In yesterday’s podcast I talked about the risks we still face from the virus. Infection levels might be falling, but as one family has found, we are all still at risk whenever we leave the Village.

Unfortunately this family now has their second case in the household. They were one of our earliest households affected, just after lock down started. Back in March, one of their two children developed a fever and a dry cough, the classic symptoms. The family went into isolation for 14 days to ensure that all risks would pass. No others in the household caught it and they came out of isolation in mid April, all feeling well. They are a responsible model family who have stuck carefully to every rule and piece of guidance throughout the whole lockdown. Since school broke up the Children have not even left the Village, except for one medical appointment in hospital last. Only one of the parents and one of the children went to hospital and they stuck to all the rules there, being ultra careful. No one wants the virus a second time.

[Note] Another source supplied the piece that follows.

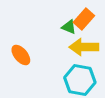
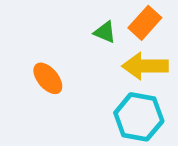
green triangle: (69, 27) -> (105, 32), moved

You can imagine their dismay over the weekend when their second child developed the same symptoms in spite of all the precautions they have taken. So now they are back in isolation for at least another 14 days. They weren’t in the hospital long but obviously came into close contact with the staff. It is entirely possible that the infection happened then.

This underlines the danger we are still all in. That virus is definitely out there, ready to infect. Some of the German states have started to lift their lock down and have seen an immediate increase in infection rates. Don’t be surprised if the Government is very cautious indeed.

So my morning didn’t start well at all. However, things got much better when Melvyn Wooding called me during my morning beer break. Yes you heard correctly I like a nice cold beer at around 11:15am after a couple of hours cutting the verges. I get up at 5am and so I figure that waiting over 6 hours for the first beer shows at least some self restraint.

Anyway Melvyn had some more stories about Canon Roger Davison which was just what the doctor ordered. However, first I needed to talk daffodils. They look lovely when in full bloom but quickly become unsightly as they go to seed and die off. There is a big debate each year about when to chop them down. Some residents get impatient and cut them down in mid-April. I generally leave them until the last cut in May, but then I get complaints that I have left them too long. And to complicate it all, we have different varieties in the Village that flower and die at different times. I needed advice from Melvyn as he was responsible donating the bulbs and planting up the Higham Road and Caldecott Road and the bends into Caldecott. You can recognise his planting by the concentrated clumps and swathes of colour. My planting always looks pathetic by comparison as I used a post borer and dropped one bulb in each hole spaced out as it said on the box. Anyway he will be letting me know when he thinks the time is right for chopping them down.

So back to the stories about Roger Davison. I am sure you’ve gathered that he was a law unto himself. That might be the case, but he had been given a huge challenge to try to save the Church. Brenda has sent me an article entitled “A rural Cinderella” which I’ll add a link to in the Daily Newsletter. St Johns was in a terrible state and needed drastic action to save it. Roger took that action.

We know that Michael Foulger worked with Roger on the pews. And I mentioned a couple of days ago that Melvyn helped on Churchyard maintenance. Before Melvyn joined in, Roger used to do at least of half of the grass cutting himself. It was a very hard job. The graves were too close together for the new mower to fit between them and many of the graves had footstones and often side stones.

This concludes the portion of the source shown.